High-yield bond issuers are increasingly embracing a newfangled security in their quest for capital: "pay-in-kind" preferred stock.

Issuance of these securities, which are issued as stock and can be converted to debt, has swelled dramatically this year and is on track to break last year's record pace.

So-called Pik preferreds allow high-growth companies with hefty short- term cash needs to raise the capital needed to expand their operations without violating debt covenants.

"Pik preferreds are clearly a legitimized asset class," said Derrick Herndon, head of high-yield sales and trading at TD Securities, "and it makes sense for fast-growing businesses. It allows them to raise junior capital today for expansion, without diluting their equity value."

So far this year $1.46 billion of public and private exchangeable preferred stock has been issued, according to Securities Data Co. Last year issuance reached a record $1.86 billion.

Media, cable, and telecommunications companies, which make up about 30% of the high-yield market, are the most frequent issuers of the securities.

Not surprisingly, the largest underwriters of these instruments are commercial and investment banks with long-standing relationships with media companies, including Bankers Trust New York Corp., CS First Boston, Canadian Imperial Bank of Commerce, and Donaldson Lufkin & Jenrette Inc.

Pik preferreds are particularly relevant for the rapidly growing media and competitive local exchange carriers (CLEC) businesses that are expanding their operations through acquisition or development. Pik issuers and investors say these companies will be able to turn cash flow positive in a couple of years, Mr. Herndon said.

Phelps Hoyt, an analyst with KDP Investment Advisors, a Montpelier, Vt., firm that tracks high-yield bonds, said, "If there's a delay in cash flow from the acquisition, it can give them the flexibility to expand, more so than if straight debt was issued."

Investors say that spreads on these securities are about 150 basis points wider than on traditional high-yield bond issues, but that they are continuing to tighten. Underwriting fees tend to be 3.25% to 3.5%, slightly higher than on straight high-yield bond issues.
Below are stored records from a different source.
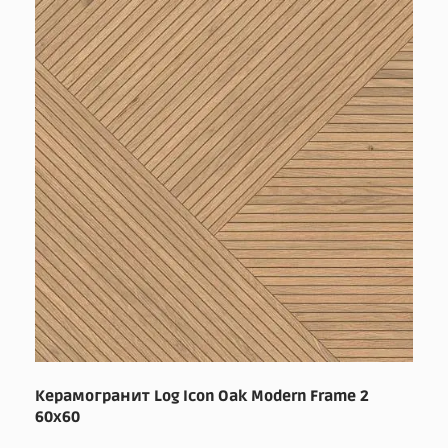
Керамогранит Log Icon Oak Modern Frame 2
60x60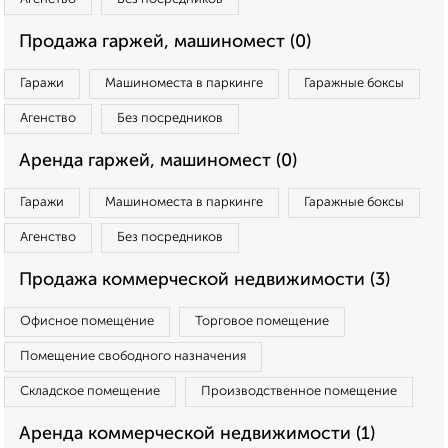
Продажа гаржей, машиномест (0)
Гаражи
Машиноместа в паркинге
Гаражные боксы
Агенство
Без посредников
Аренда гаржей, машиномест (0)
Гаражи
Машиноместа в паркинге
Гаражные боксы
Агенство
Без посредников
Продажа коммерческой недвижимости (3)
Офисное помещение
Торговое помещение
Помещение свободного назначения
Складское помещение
Производственное помещение
Аренда коммерческой недвижимости (1)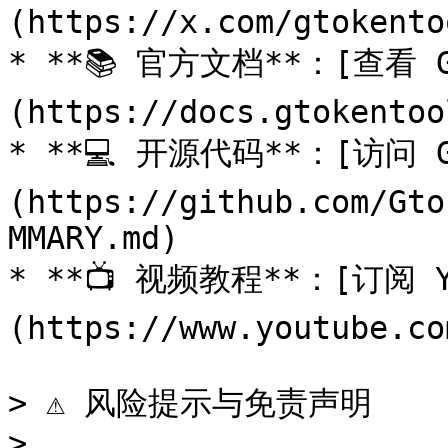
(https://x.com/gtokentoo
* **📚 官方文档**：[查看 G
(https://docs.gtokentoo
* **💻 开源代码**：[访问 G
(https://github.com/Gto
MMARY.md)

* **📺 视频教程**：[订阅 Y
(https://www.youtube.co
> ⚠️ 风险提示与免责声明

>
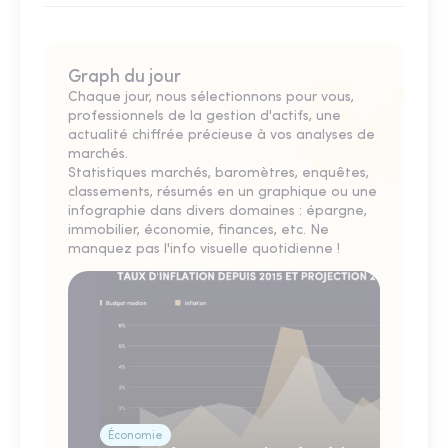
Graph du jour
Chaque jour, nous sélectionnons pour vous,
professionnels de la gestion d'actifs, une
actualité chiffrée précieuse à vos analyses de
marchés.
Statistiques marchés, baromètres, enquêtes,
classements, résumés en un graphique ou une
infographie dans divers domaines : épargne,
immobilier, économie, finances, etc. Ne
manquez pas l'info visuelle quotidienne !
Économie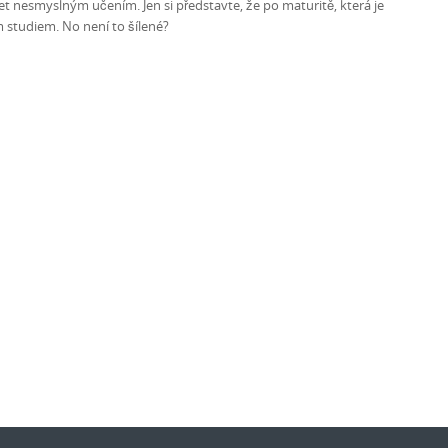
et nesmyslným učením. Jen si představte, že po maturitě, která je
ím studiem. No není to šílené?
One recent issuer of Pik-preferred securities is SFX Broadcasting Inc., the New York-based radio company recently acquired by buyout firm Hicks, Muse, Tate & Furst. As SFX closed an acquisition last year, it had already started eyeing its next target. With that in mind, the company issued $225 million of Pik-preferred securities earlier this year through BT Securities Inc.
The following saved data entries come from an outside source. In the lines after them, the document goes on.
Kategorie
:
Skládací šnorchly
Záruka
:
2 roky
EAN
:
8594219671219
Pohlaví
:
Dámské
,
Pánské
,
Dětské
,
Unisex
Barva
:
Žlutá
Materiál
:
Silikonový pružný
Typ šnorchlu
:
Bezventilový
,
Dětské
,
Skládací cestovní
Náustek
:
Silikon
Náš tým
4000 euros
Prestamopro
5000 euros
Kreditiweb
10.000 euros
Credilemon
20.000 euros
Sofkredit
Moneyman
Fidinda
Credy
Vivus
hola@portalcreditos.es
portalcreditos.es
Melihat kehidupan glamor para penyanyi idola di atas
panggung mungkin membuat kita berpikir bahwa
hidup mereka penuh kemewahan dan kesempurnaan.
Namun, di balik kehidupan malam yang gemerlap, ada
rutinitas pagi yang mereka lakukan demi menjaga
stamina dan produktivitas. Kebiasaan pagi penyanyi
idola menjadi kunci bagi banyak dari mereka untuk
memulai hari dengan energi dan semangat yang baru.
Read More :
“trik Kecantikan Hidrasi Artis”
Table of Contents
"On the plus side, the securities are a cash saver to the corporation. They are also another layer of quasi equity that it can use to leverage off of, and take advantage of, other opportunities," said SFX's Timothy Klahs, director of investor relations.

"On the down side, the market understands its level in the capital structure and charges an appropriate premium."

Investor Harry Resis, who manages about $5 billion of high-yield assets for Kemper High Yield Fund in Chicago, acknowledged that the securities have been outstanding performers that provide good total returns in the short run, but they do have disadvantages.

"In the long run, since they're junior to debt in the capital structure, if the company runs into trouble, the bonds will drop harder and be more difficult to sell," Mr. Resis said. "But in the short run, though, it makes sense for the companies."